_Exercise brief_
Return every record below exactly as written, omitting any pictures.

_Given data_

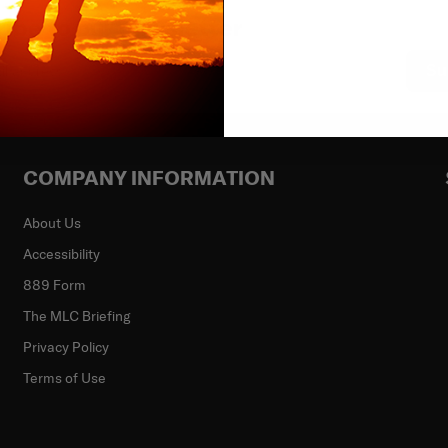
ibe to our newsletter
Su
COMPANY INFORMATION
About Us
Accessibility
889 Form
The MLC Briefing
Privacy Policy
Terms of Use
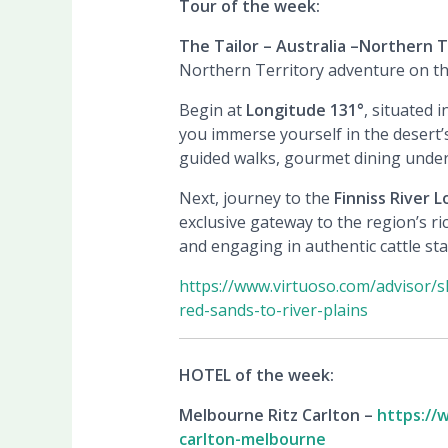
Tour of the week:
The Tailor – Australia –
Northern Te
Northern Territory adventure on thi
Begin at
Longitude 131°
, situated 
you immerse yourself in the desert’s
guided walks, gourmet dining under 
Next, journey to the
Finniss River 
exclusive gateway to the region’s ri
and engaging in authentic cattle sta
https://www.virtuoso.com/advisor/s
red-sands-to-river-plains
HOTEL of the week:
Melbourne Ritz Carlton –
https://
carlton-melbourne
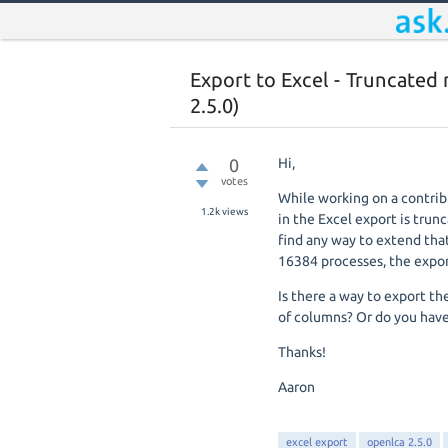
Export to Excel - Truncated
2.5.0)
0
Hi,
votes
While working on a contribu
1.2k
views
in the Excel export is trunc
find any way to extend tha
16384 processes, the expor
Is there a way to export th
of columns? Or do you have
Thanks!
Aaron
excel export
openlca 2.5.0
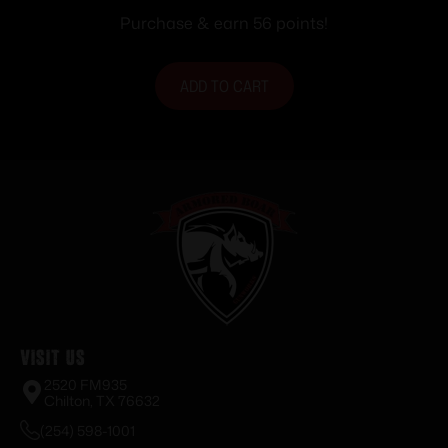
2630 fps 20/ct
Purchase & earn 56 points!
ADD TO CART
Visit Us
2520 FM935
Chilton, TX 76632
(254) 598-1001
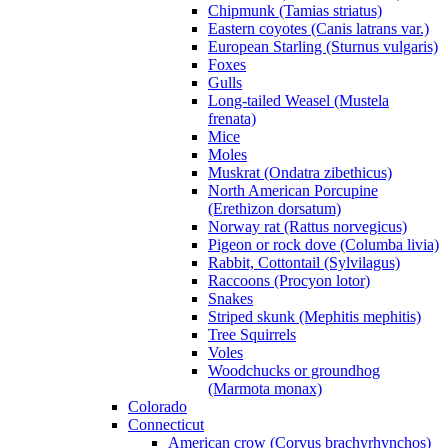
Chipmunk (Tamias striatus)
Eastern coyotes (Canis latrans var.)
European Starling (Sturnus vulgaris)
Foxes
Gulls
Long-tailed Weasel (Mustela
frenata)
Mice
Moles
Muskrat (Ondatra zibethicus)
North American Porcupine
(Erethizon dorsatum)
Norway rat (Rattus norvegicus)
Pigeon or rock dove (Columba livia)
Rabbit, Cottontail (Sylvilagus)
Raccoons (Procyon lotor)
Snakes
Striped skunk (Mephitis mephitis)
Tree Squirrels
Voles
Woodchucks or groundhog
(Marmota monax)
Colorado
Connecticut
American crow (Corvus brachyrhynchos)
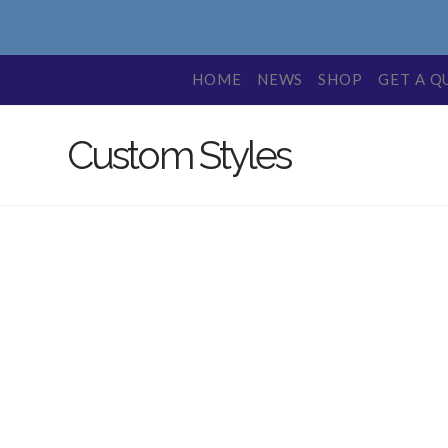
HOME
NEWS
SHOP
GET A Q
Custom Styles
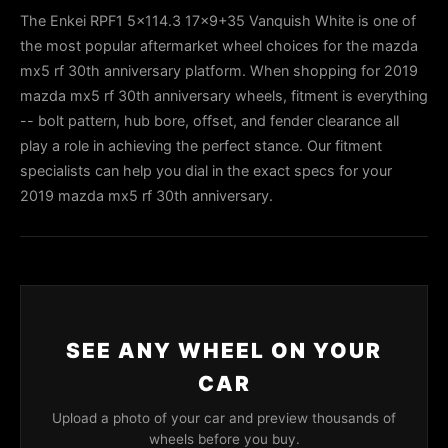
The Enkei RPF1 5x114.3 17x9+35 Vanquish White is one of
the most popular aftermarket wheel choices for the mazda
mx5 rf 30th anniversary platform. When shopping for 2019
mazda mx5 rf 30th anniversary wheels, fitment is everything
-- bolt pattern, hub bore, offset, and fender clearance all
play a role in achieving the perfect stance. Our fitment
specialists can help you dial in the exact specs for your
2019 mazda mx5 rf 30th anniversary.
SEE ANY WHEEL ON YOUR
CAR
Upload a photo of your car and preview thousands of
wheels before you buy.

_Exercise result_
ibe to our newsletter
Su
COMPANY INFORMATION
About Us
Accessibility
889 Form
The MLC Briefing
Privacy Policy
Terms of Use
Tour of the week:
The Tailor – Australia –
Northern Te
Northern Territory adventure on thi
Begin at
Longitude 131°
, situated 
you immerse yourself in the desert’s
guided walks, gourmet dining under 
Next, journey to the
Finniss River 
exclusive gateway to the region’s ri
and engaging in authentic cattle sta
https://www.virtuoso.com/advisor/s
red-sands-to-river-plains
HOTEL of the week:
Melbourne Ritz Carlton –
https://
carlton-melbourne
Export to Excel - Truncated
2.5.0)
0
Hi,
votes
While working on a contribu
1.2k
views
in the Excel export is trunc
find any way to extend tha
16384 processes, the expor
Is there a way to export th
of columns? Or do you have
Thanks!
Aaron
excel export
openlca 2.5.0
2630 fps 20/ct
Purchase & earn 56 points!
ADD TO CART
Visit Us
2520 FM935
Chilton, TX 76632
(254) 598-1001
Chipmunk (Tamias striatus)
Eastern coyotes (Canis latrans var.)
European Starling (Sturnus vulgaris)
Foxes
Gulls
Long-tailed Weasel (Mustela
frenata)
Mice
Moles
Muskrat (Ondatra zibethicus)
North American Porcupine
(Erethizon dorsatum)
Norway rat (Rattus norvegicus)
Pigeon or rock dove (Columba livia)
Rabbit, Cottontail (Sylvilagus)
Raccoons (Procyon lotor)
Snakes
Striped skunk (Mephitis mephitis)
Tree Squirrels
Voles
Woodchucks or groundhog
(Marmota monax)
Colorado
Connecticut
American crow (Corvus brachyrhynchos)
HOME
NEWS
SHOP
GET A Q
Custom Styles
The Enkei RPF1 5x114.3 17x9+35 Vanquish White is one of
the most popular aftermarket wheel choices for the mazda
mx5 rf 30th anniversary platform. When shopping for 2019
mazda mx5 rf 30th anniversary wheels, fitment is everything
-- bolt pattern, hub bore, offset, and fender clearance all
play a role in achieving the perfect stance. Our fitment
specialists can help you dial in the exact specs for your
2019 mazda mx5 rf 30th anniversary.
SEE ANY WHEEL ON YOUR
CAR
Upload a photo of your car and preview thousands of
wheels before you buy.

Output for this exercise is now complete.